Religion is also a prevalent theme in the black community. Those who are staunchly religious will seek help through prayer as opposed to going to mental health services.

However, attitudes towards mental illness are changing. People are starting to talk about it more, and it is becoming harder for the issue to be ignored.

Someone that believes that progress is being made is Natasha Benjamin, the founder & managing director of Free Your Mind, which is a support group focusing on victims of domestic abuse and those suffering from mental illness.

Natasha acknowledges that being black and mentally ill is seen as a taboo but adds that the situation is changing. “Things are getting better, there are more campaigns and more activists than ever talking openly about mental illness. I myself talk about it openly in a blog and encourage others to do the same,” explained Natasha.

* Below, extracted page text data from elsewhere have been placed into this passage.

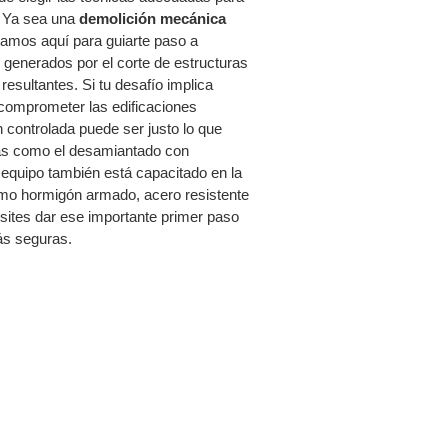
o. Ya sea una
demolición mecánica
tamos aquí para guiarte paso a
generados por el corte de estructuras
sultantes. Si tu desafío implica
 comprometer las edificaciones
 controlada puede ser justo lo que
as como el desamiantado con
 equipo también está capacitado en la
mo hormigón armado, acero resistente
esites dar ese importante primer paso
ás seguras.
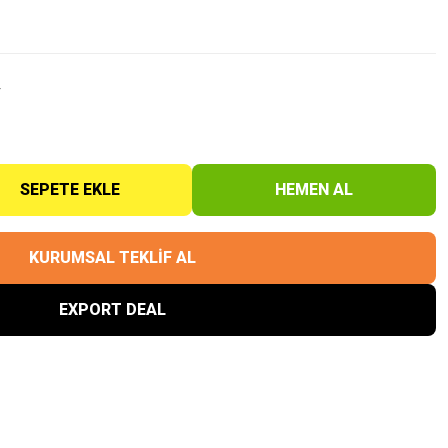
r
SEPETE EKLE
HEMEN AL
KURUMSAL TEKLİF AL
EXPORT DEAL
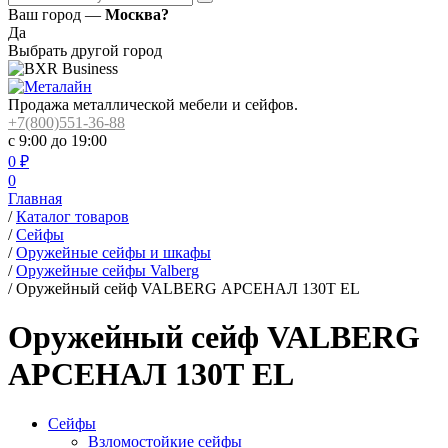
Ваш город —
Москва?
Да
Выбрать другой город
Продажа металлической мебели и сейфов.
+7(800)551-36-88
с 9:00 до 19:00
0
₽
0
Главная
/
Каталог товаров
/
Сейфы
/
Оружейные сейфы и шкафы
/
Оружейные сейфы Valberg
/
Оружейный сейф VALBERG АРСЕНАЛ 130Т EL
Оружейный сейф VALBERG
АРСЕНАЛ 130Т EL
Сейфы
Взломостойкие сейфы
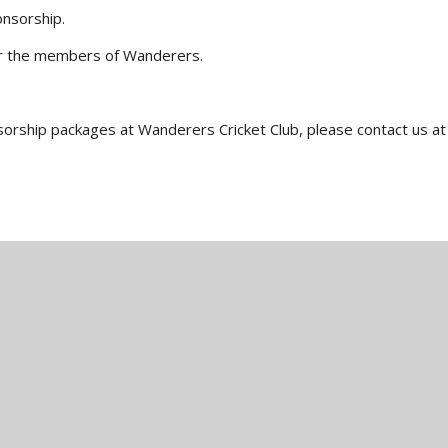
onsorship.
for the members of Wanderers.
orship packages at Wanderers Cricket Club, please contact us a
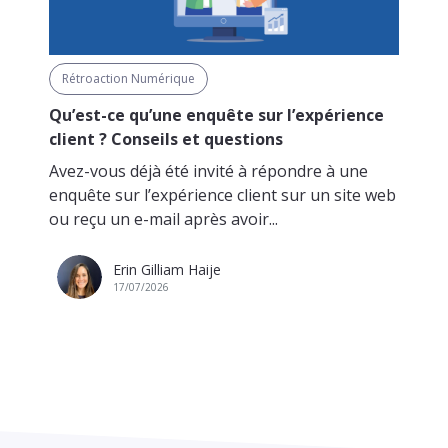
Rétroaction Numérique
Qu’est-ce qu’une enquête sur l’expérience
client ? Conseils et questions
Avez-vous déjà été invité à répondre à une
enquête sur l’expérience client sur un site web
ou reçu un e-mail après avoir...
Erin Gilliam Haije
17/07/2026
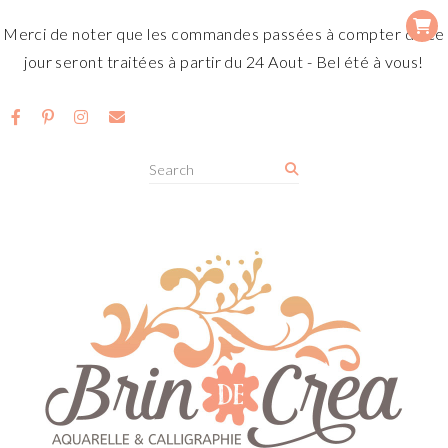
Merci de noter que les commandes passées à compter de ce
jour seront traitées à partir du 24 Aout - Bel été à vous!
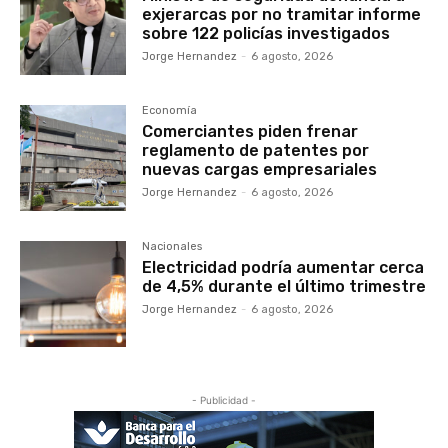
exjerarcas por no tramitar informe
sobre 122 policías investigados
Jorge Hernandez
-
6 agosto, 2026
Economía
Comerciantes piden frenar
reglamento de patentes por
nuevas cargas empresariales
Jorge Hernandez
-
6 agosto, 2026
Nacionales
Electricidad podría aumentar cerca
de 4,5% durante el último trimestre
Jorge Hernandez
-
6 agosto, 2026
- Publicidad -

Popular blogger Mr Exposed tackled depression on his blog. He candidly wrote about his experience with depression and brought the discussion to light.

Filmmaker Cecile Emeke, whose Strolling documentary series on YouTube highlights issues in the black community has also touched upon mental illness.

The series has Cecile going for a stroll with her subjects. Simone asks why signs of depression aren’t widely publicised. Shane, another participant in the series discusses mental health in the black community. He reiterates that depression is a taboo subject, despite being prevalent in the community.

With the conversation about mental illness in the black community finally starting, the stigma is gradually lifting. The more it is talked about, the less it is swept under the carpet.

With more bloggers and filmmakers tackling the issue, thankfully the idea of being black and mentally ill is no longer becoming a strange thought.

Mental illness in the black community is slowly but surely becoming more of a talking point. According to the mental health foundation, one in four people will be affected by mental illness this year.

Traditional attitudes and stereotypes are starting to wane. The necessary conversation can begin when it is understood that mental illness has no colour.

 

* Nina’s name has been changed at her request.